The Area Under the ROC Curve (AUC) is a well-known metric for evaluating instance-level long-tail learning problems. In the past two decades, many AUC optimization methods have been proposed to improve model performance under long-tail distributions. In this paper, we explore AUC optimization methods in the context of pixel-level long-tail semantic segmentation, a much more complicated scenario. This task introduces two major challenges for AUC optimization techniques. On one hand, AUC optimization in a pixel-level task involves complex coupling across loss terms, with structured inner-image and pairwise inter-image dependencies, complicating theoretical analysis. On the other hand, we find that mini-batch estimation of AUC loss in this case requires a larger batch size, resulting in an unaffordable space complexity. To address these issues, we develop a pixel-level AUC loss function and conduct a dependency-graph-based theoretical analysis of the algorithm's generalization ability. Additionally, we design a Tail-Classes Memory Bank (T-Memory Bank) to manage the significant memory demand. Finally, comprehensive experiments across various benchmarks confirm the effectiveness of our proposed AUCSeg method.

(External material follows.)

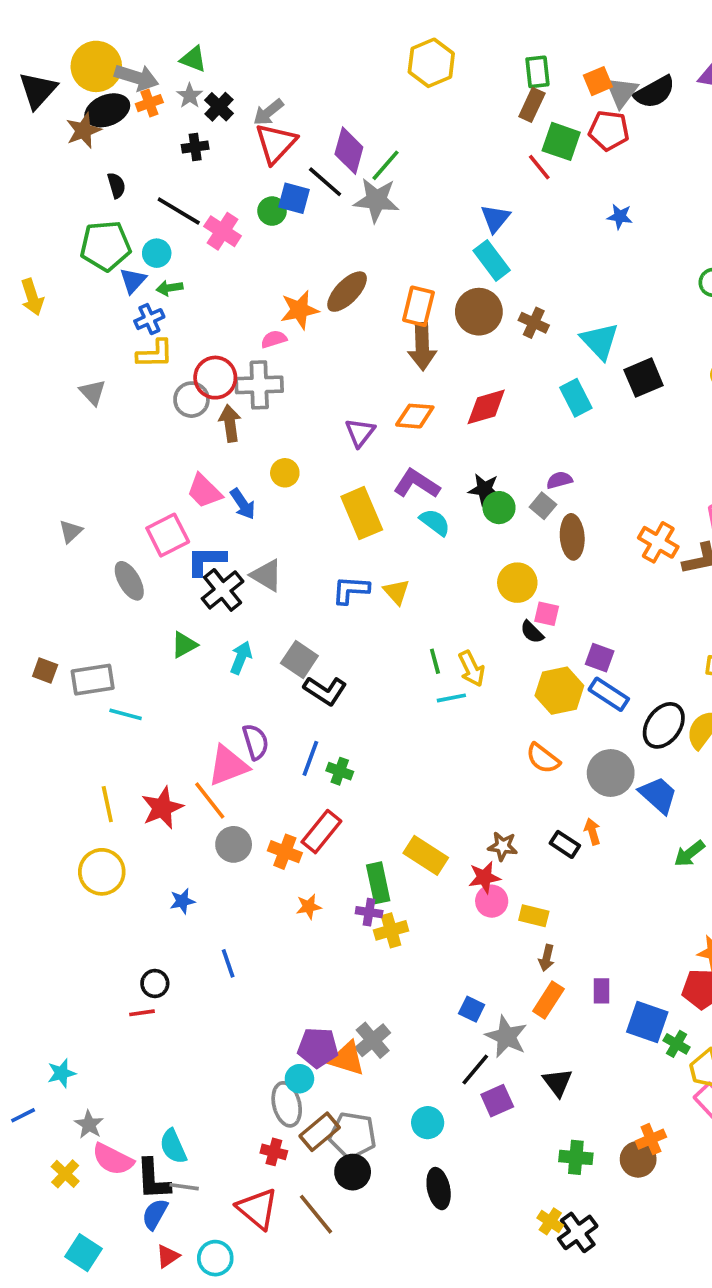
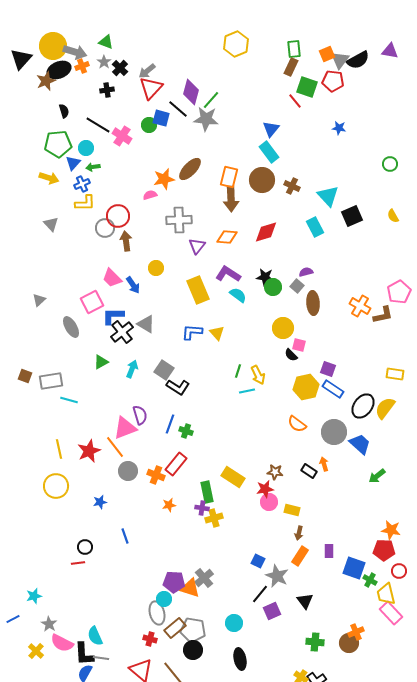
yellow arrow: (32, 297) -> (49, 178), moved, turned -54
gray cross: (259, 385) -> (179, 220), moved
green line: (435, 661) -> (238, 371), turned 32

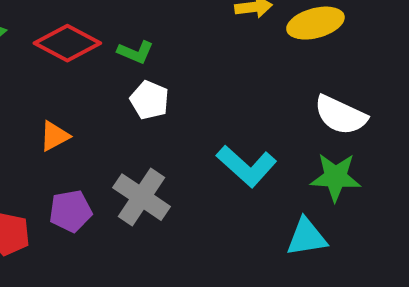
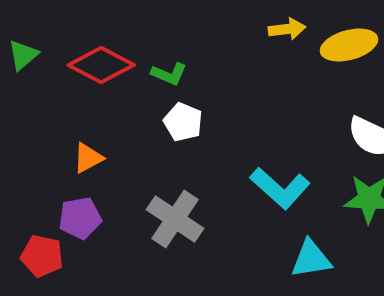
purple pentagon: (70, 211) -> (80, 218), moved
cyan triangle: (306, 237) -> (311, 259), moved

AUCSeg is a generic optimization method that can be directly applied to any SOTA backbone for semantic segmentation. Specifically, AUCSeg includes two crucial components: (1) AUC optimization where a theoretically grounded loss function is explored for pixel-level semantic segmentation, and (2) Tail-class Memory Bank, an effective augmentation scheme to ensure efficient optimization of the proposed AUC loss.

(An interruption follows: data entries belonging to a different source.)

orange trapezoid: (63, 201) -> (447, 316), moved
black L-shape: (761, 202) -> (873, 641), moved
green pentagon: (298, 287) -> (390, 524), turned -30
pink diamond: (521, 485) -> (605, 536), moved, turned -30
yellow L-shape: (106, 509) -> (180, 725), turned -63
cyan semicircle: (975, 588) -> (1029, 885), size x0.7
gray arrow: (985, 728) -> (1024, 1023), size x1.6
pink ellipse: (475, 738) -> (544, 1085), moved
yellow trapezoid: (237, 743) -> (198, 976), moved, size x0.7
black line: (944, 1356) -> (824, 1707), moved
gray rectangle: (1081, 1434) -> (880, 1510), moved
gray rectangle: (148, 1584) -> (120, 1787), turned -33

Semantic segmentation is a multi-class classification task. Therefore, to apply AUC, we follow a popular multi-class AUC manner, i.e., the One vs. One (ovo) strategy, which is an average binary AUC score. Specifically, we denote the height and width of the images as $H$ and $W$, respectively. Let $\mathcal{D}^p = \{(\textbf{X}_{u,v}^i,\textbf{Y}_{u,v}^i)| i \in [1,n],u \in [0, H-1],v \in [0, W-1]\}$ be the set of all pixels, where $n$ is the number of images. The $j$-th element ($j \in [1,n \times (H-1) \times (W-1)]$) in $\mathcal{D}^p$ is abbreviated as $(\textbf{X}_j^p,\textbf{Y}_j^p)$ for convenience. Given the model prediction $f_{\theta}=(f_{\theta}^{(1)}, \dots, f_{\theta}^{(K)})$, $\forall c \in [K]$, $f_{\theta}^{(c)} \in [0,1]$, where $f_{\theta}^{(c)}$ serves as a continuous score function supporting class $c$ and $K$ denotes the total number of classe, our optimization objective is defined as follows: $$ \ell_{auc}:= \sum\limits_{c=1}^{K}\sum\limits_{c' \neq c}\sum\limits_{\textbf{X}_{m}^p \in \mathcal{N}_{c}}\sum\limits_{\textbf{X}_{n}^p \in \mathcal{N}_{c'}}\frac{1}{|\mathcal{N}_{c}||\mathcal{N}_{c'}|}\ell_{sq}^{c,c',m,n}, $$ where we adopt the widely used square loss $\ell_{sq}(x)=(1-x)^2$ as the surrogate loss; $\ell_{sq}^{c,c',m,n}:= \ell_{sq}(f_{\theta}^{(c)}(\textbf{X}_{m}^p)-f_{\theta}^{(c)}(\textbf{X}_{n}^p))$; $\mathcal{N}_{c}=\{\textbf{X}_{k}^p|\textbf{Y}_{k}^p=c \}$ represents the set of pixels with label $c$ in the set $\mathcal{D}^p$, and $|\mathcal{N}_{c}|$ denotes the size of the set.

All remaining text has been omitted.